9 旅の途中
「いやー、しかしあのノリは参ったよな」
「決してふざけておられるのではないと思いますよ。魔物に村が壊されて、一所懸命復興しようと苦労なさっている途中なので、少しでも楽しいことを求めておられるのかと」
イルダの苦笑い交じりの話に、フレアが一所懸命フォローしている。今は、中央の聖都に向かって旅の途中。途中の町の旅館で大きな風呂に女性陣3人で浸かっているところ。アルヒコ村でのことを思い出して話していたわけ。この世界の旅は何ていうか楽。元々商人や冒険者など、移動する人が多いためか、村や町の間隔は街道沿いを歩いても半日ぐらいだし、どこにでも宿屋や旅館がある。

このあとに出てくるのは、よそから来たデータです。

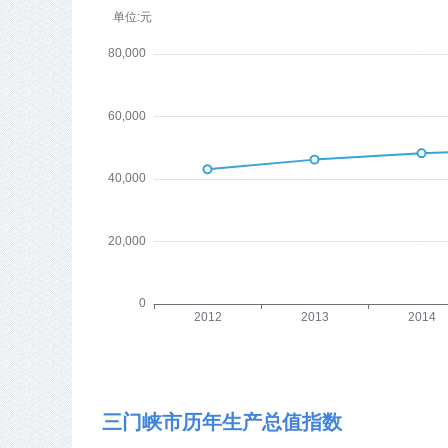
三门峡市历年生产总值指数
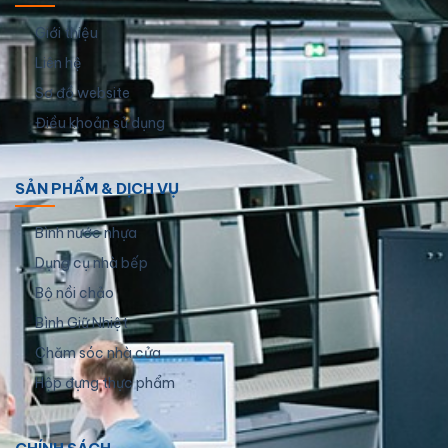
Giới thiệu
Liên hệ
Sơ đồ website
Điều khoản sử dụng
SẢN PHẨM & DỊCH VỤ
Bình nước nhựa
Dụng cụ nhà bếp
Bộ nồi chảo
Bình Giữ Nhiệt
Chăm sóc nhà cửa
Hộp đựng thực phẩm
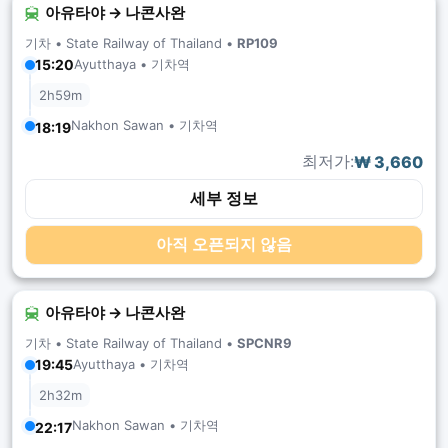
아유타야 → 나콘사완
기차 •
State Railway of Thailand
•
RP109
Ayutthaya • 기차역
15:20
2h59m
Nakhon Sawan • 기차역
18:19
최저가:
₩ 3,660
세부 정보
아직 오픈되지 않음
아유타야 → 나콘사완
기차 •
State Railway of Thailand
•
SPCNR9
Ayutthaya • 기차역
19:45
2h32m
Nakhon Sawan • 기차역
22:17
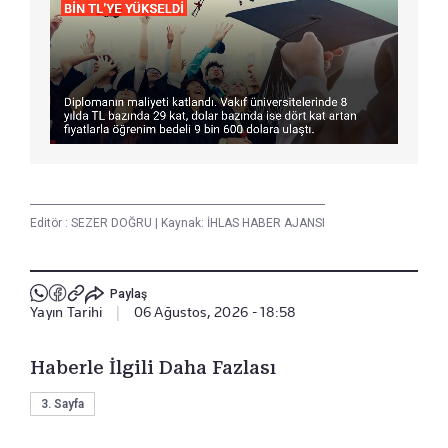
Editör :
SEZER DOĞRU
|
Kaynak: İHLAS HABER AJANSI
Paylaş
Yayın Tarihi
|
06 Ağustos, 2026 - 18:58
Haberle İlgili Daha Fazlası
3. Sayfa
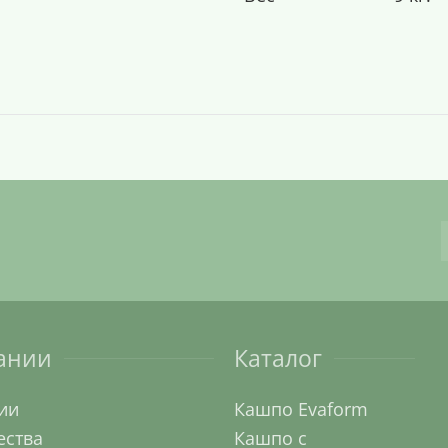
ании
Каталог
ии
Кашпо Evaform
ства
Кашпо с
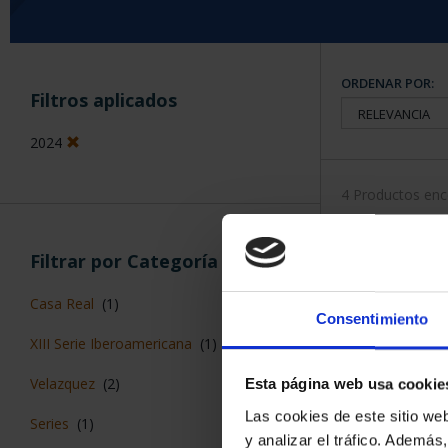
ORDENAR POR:
Filtros aplicados
2024
4 Productos en
Filtrar por Categoría
Casa Real
(1)
Consentimiento
XIII Serie Iberoamericana
(1)
Velazquez
(2)
Esta página web usa cookie
Las cookies de este sitio we
Series
(1)
y analizar el tráfico. Ademá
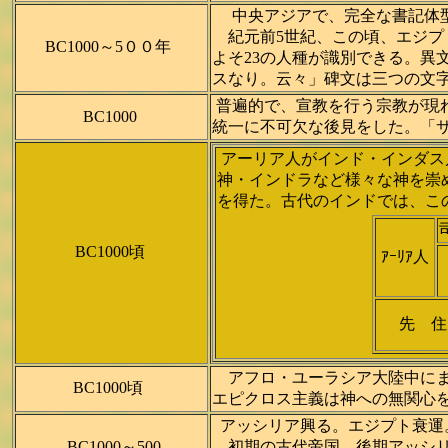
中央アジアで、完全な書記体型が発
紀元前5世紀、この頃、エジ
BC1000～5００年
よそ23の人種が識別できる。
スなり。云々」碑文は三つの文
普遍的で、宣教を行う宗教が現
BC1000
統一に不可欠な後見をした。「サピエ
アーリア人がインド・インダス
神・インドラなど様々な神を崇
を得た。古代のインドでは、こ
BC1000頃
ｱｰﾘｱ人
先 
アフロ・ユーラシア大陸中に
BC1000頃
エピクロス主義は神への無関心を特
アッシリア興る。エジプト衰運
BC1000～500
初期の古代帝国。後期アッシリ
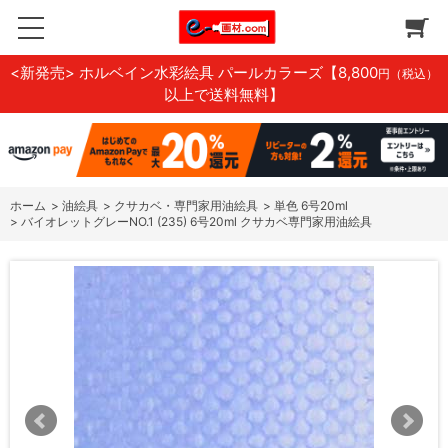
<新発売> ホルベイン水彩絵具 パールカラーズ
【8,800
円（税込）
以上で送料無料】
ホーム
>
油絵具
>
クサカベ・専門家用油絵具
>
単色 6号20ml
>
バイオレットグレーNO.1 (235) 6号20ml クサカベ専門家用油絵具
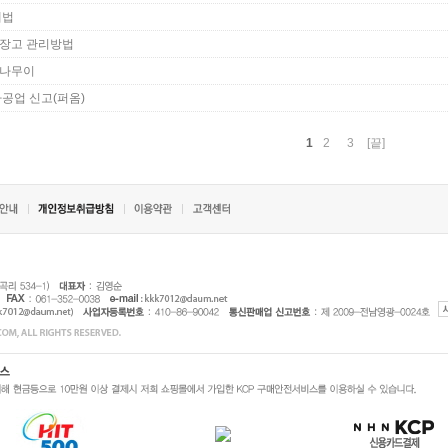
배법
장고 관리방법
나무이
가공업 신고(퍼옴)
1
2
3
[끝]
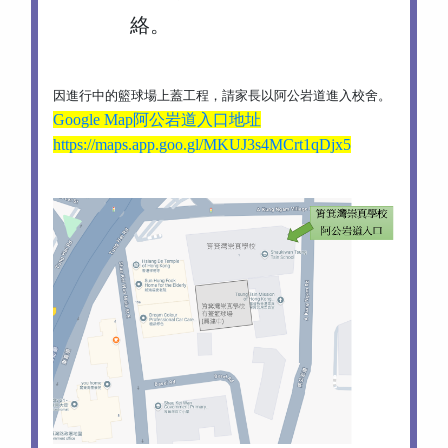
絡。
因進行中的籃球場上蓋工程，請家長以阿公岩道進入校舍。
Google Map阿公岩道入口地址
https://maps.app.goo.gl/MKUJ3s4MCrt1qDjx5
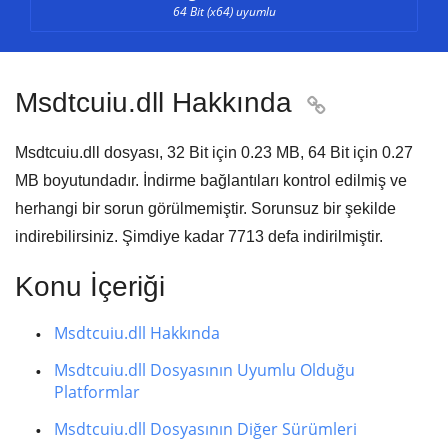
64 Bit (x64) uyumlu
Msdtcuiu.dll Hakkında

Msdtcuiu.dll dosyası,
32 Bit için 0.23 MB, 64 Bit için 0.27
MB
boyutundadır. İndirme bağlantıları kontrol edilmiş ve
herhangi bir sorun görülmemiştir. Sorunsuz bir şekilde
indirebilirsiniz. Şimdiye kadar
7713
defa indirilmiştir.
Konu İçeriği
Msdtcuiu.dll Hakkında
Msdtcuiu.dll Dosyasının Uyumlu Olduğu
Platformlar
Msdtcuiu.dll Dosyasının Diğer Sürümleri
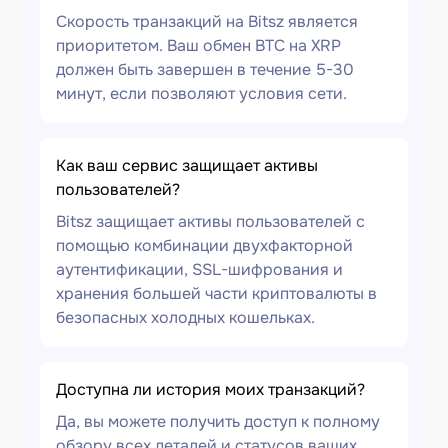
Скорость транзакций на Bitsz является
приоритетом. Ваш обмен BTC на XRP
должен быть завершен в течение 5-30
минут, если позволяют условия сети.
Как ваш сервис защищает активы
пользователей?
Bitsz защищает активы пользователей с
помощью комбинации двухфакторной
аутентификации, SSL-шифрования и
хранения большей части криптовалюты в
безопасных холодных кошельках.
Доступна ли история моих транзакций?
Да, вы можете получить доступ к полному
обзору всех деталей и статусов ваших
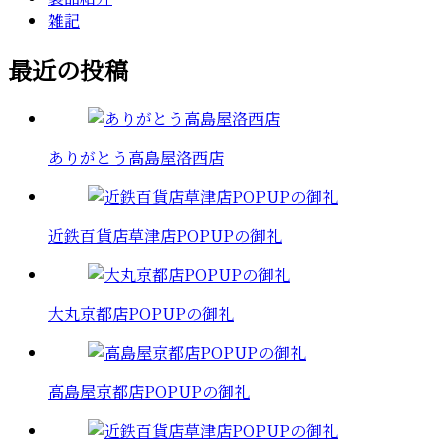
雑記
最近の投稿
ありがとう高島屋洛西店
近鉄百貨店草津店POPUPの御礼
大丸京都店POPUPの御礼
高島屋京都店POPUPの御礼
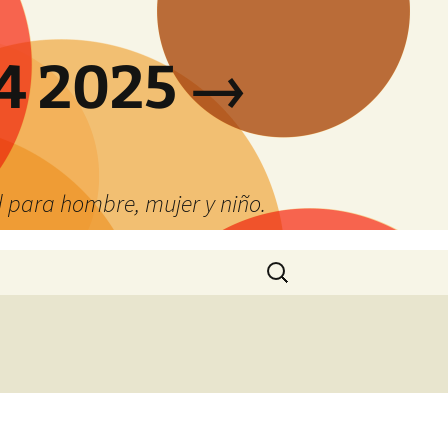
4 2025 →
 para hombre, mujer y niño.
Buscar:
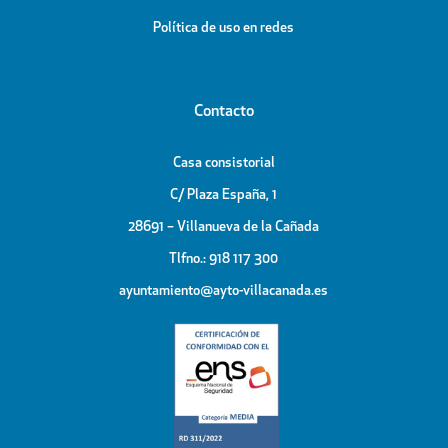
Política de uso en redes
Contacto
Casa consistorial
C/ Plaza España, 1
28691 – Villanueva de la Cañada
Tlfno.: 918 117 300
ayuntamiento@ayto-villacanada.es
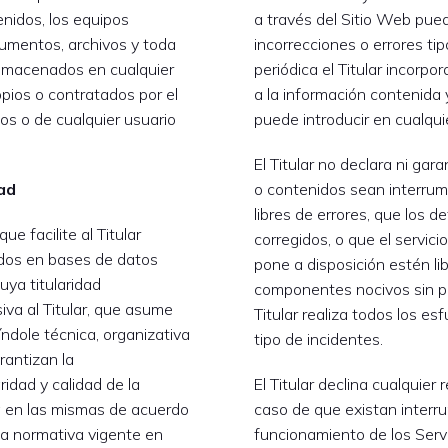
enidos, los equipos
a través del Sitio Web pued
cumentos, archivos y toda
incorrecciones o errores ti
almacenados en cualquier
periódica el Titular incorpo
opios o contratados por el
a la información contenida 
ios o de cualquier usuario
puede introducir en cualqu
El Titular no declara ni gara
ad
o contenidos sean interru
libres de errores, que los 
e facilite al Titular
corregidos, o que el servicio
dos en bases de datos
pone a disposición estén lib
uya titularidad
componentes nocivos sin pe
iva al Titular, que asume
Titular realiza todos los es
ndole técnica, organizativa
tipo de incidentes.
rantizan la
ridad y calidad de la
El Titular declina cualquier
a en las mismas de acuerdo
caso de que existan interr
la normativa vigente en
funcionamiento de los Serv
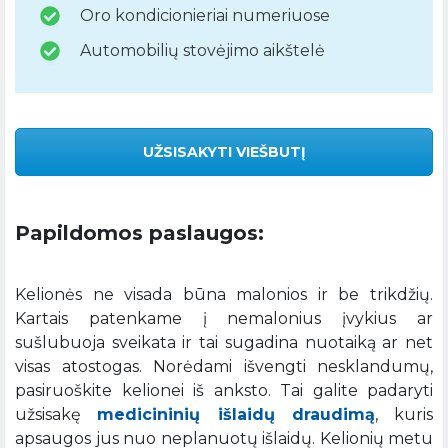
Oro kondicionieriai numeriuose
Automobilių stovėjimo aikštelė
UŽSISAKYTI VIEŠBUTĮ
Papildomos paslaugos:
Kelionės ne visada būna malonios ir be trikdžių.
Kartais patenkame į nemalonius įvykius ar
sušlubuoja sveikata ir tai sugadina nuotaiką ar net
visas atostogas. Norėdami išvengti nesklandumų,
pasiruoškite kelionei iš anksto. Tai galite padaryti
užsisakę
medicininių išlaidų draudimą
, kuris
apsaugos jus nuo neplanuotų išlaidų. Kelionių metu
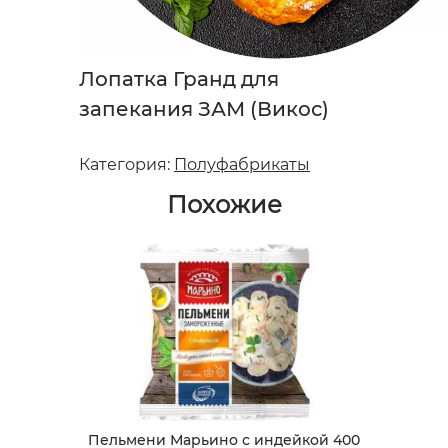
Лопатка Гранд для
запекания ЗАМ (Викос)
Категория:
Полуфабрикаты
Похожие
Пельмени Марьино с индейкой 400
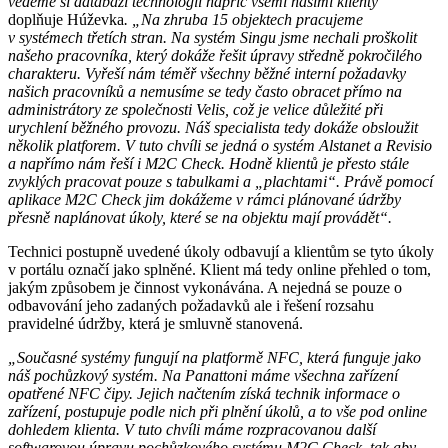
vedeme si databázi technologií napříč všemi našimi klienty“
doplňuje Húževka
. „Na zhruba 15 objektech pracujeme
v systémech třetích stran. Na systém Singu jsme nechali proškolit
našeho pracovníka, který dokáže řešit úpravy středně pokročilého
charakteru. Vyřeší nám téměř všechny běžné interní požadavky
našich pracovníků a nemusíme se tedy často obracet přímo na
administrátory ze společnosti Velis, což je velice důležité při
urychlení běžného provozu. Náš specialista tedy dokáže obsloužit
několik platforem. V tuto chvíli se jedná o systém Alstanet a Revisio
a napřímo nám řeší i M2C Check. Hodně klientů je přesto stále
zvyklých pracovat pouze s tabulkami a „plachtami“. Právě pomocí
aplikace M2C Check jim dokážeme v rámci plánované údržby
přesně naplánovat úkoly, které se na objektu mají provádět“.
Technici postupně uvedené úkoly odbavují a klientům se tyto úkoly
v portálu označí jako splněné. Klient má tedy online přehled o tom,
jakým způsobem je činnost vykonávána. A nejedná se pouze o
odbavování jeho zadaných požadavků ale i řešení rozsahu
pravidelné údržby, která je smluvně stanovená.
„Současné systémy fungují na platformě NFC, která funguje jako
náš pochůzkový systém. Na Panattoni máme všechna zařízení
opatřené NFC čipy. Jejich načtením získá technik informace o
zařízení, postupuje podle nich při plnění úkolů, a to vše pod online
dohledem klienta. V tuto chvíli máme rozpracovanou další
softwarovou úpravu pochůzkového systému M2C Check, tak aby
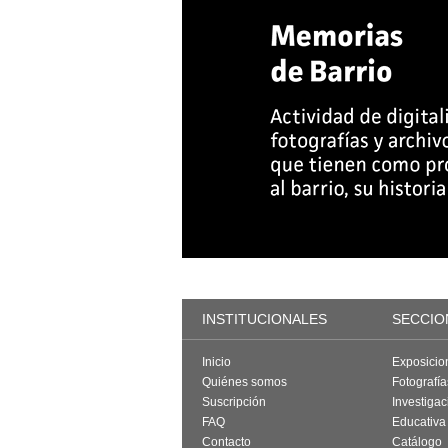
INSTITUCIONALES
SECCIO
Inicio
Exposicio
Quiénes somos
Fotografí
Suscripción
Investigac
FAQ
Educativa
Contacto
Catálogo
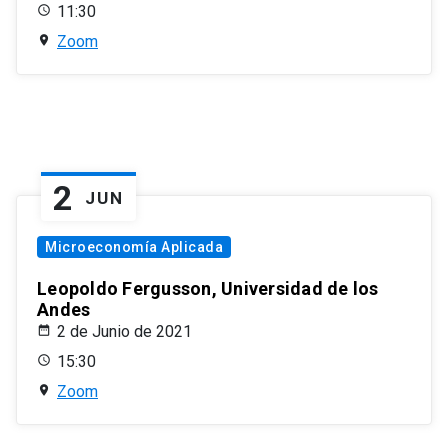
11:30
Zoom
2
JUN
Microeconomía Aplicada
Leopoldo Fergusson, Universidad de los
Andes
2 de Junio de 2021
15:30
Zoom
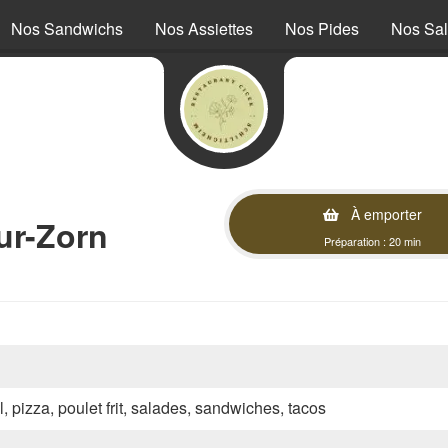
Nos Sandwichs
Nos Assiettes
Nos Pides
Nos Sa
À emporter
ur-Zorn
Préparation : 20 min
l, pizza, poulet frit, salades, sandwiches, tacos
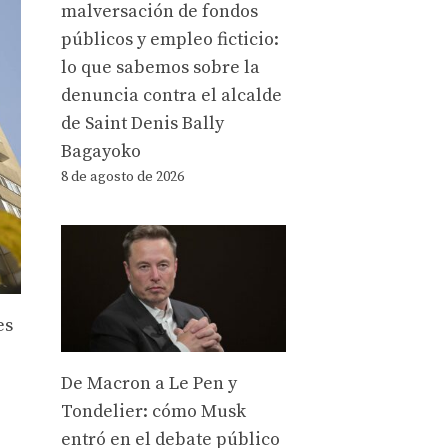
malversación de fondos
públicos y empleo ficticio:
lo que sabemos sobre la
denuncia contra el alcalde
de Saint Denis Bally
Bagayoko
8 de agosto de 2026
es
De Macron a Le Pen y
Tondelier: cómo Musk
entró en el debate público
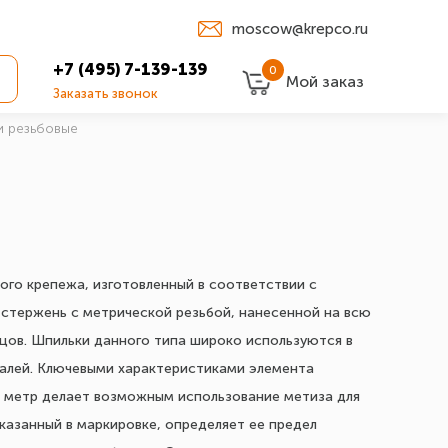
moscow@krepco.ru
+7 (495) 7-139-139
0
Мой заказ
Заказать звонок
и резьбовые
ого крепежа, изготовленный в соответствии с
 стержень с метрической резьбой, нанесенной на всю
нцов. Шпильки данного типа широко используются в
талей. Ключевыми характеристиками элемента
 1 метр делает возможным использование метиза для
казанный в маркировке, определяет ее предел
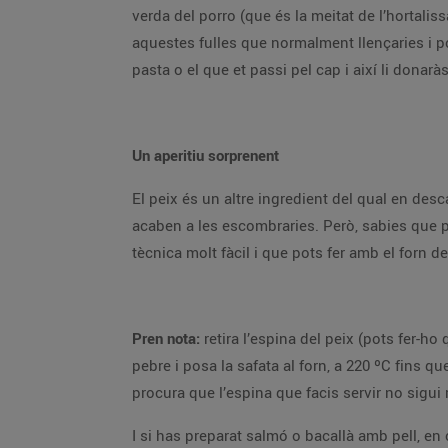
verda del porro (que és la meitat de l’hortaliss
aquestes fulles que normalment llençaries i po
pasta o el que et passi pel cap i així li donar
Un aperitiu sorprenent
El peix és un altre ingredient del qual en de
acaben a les escombraries. Però, sabies que po
tècnica molt fàcil i que pots fer amb el forn d
Pren nota:
retira l’espina del peix (pots fer-ho
pebre i posa la safata al forn, a 220 ºC fins 
procura que l’espina que facis servir no sigui
I si has preparat salmó o bacallà amb pell, en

特に、何とかという山を越えてからは、町も大きくなり、より楽になった。
「山のこちら側は、ウィッチにやられていないみたいだからな…」
イルダが言う。それもウィッチの企みだったのか、山には魔物がたくさん発生して、山のこちら側と向こう側で、人の行き来が分断されている状態になっていたらしい。今は魔物も大分減って、復興のために商人の行き来が多く、荷物を降ろして空になった帰りの馬車に乗せてもらったりもしている。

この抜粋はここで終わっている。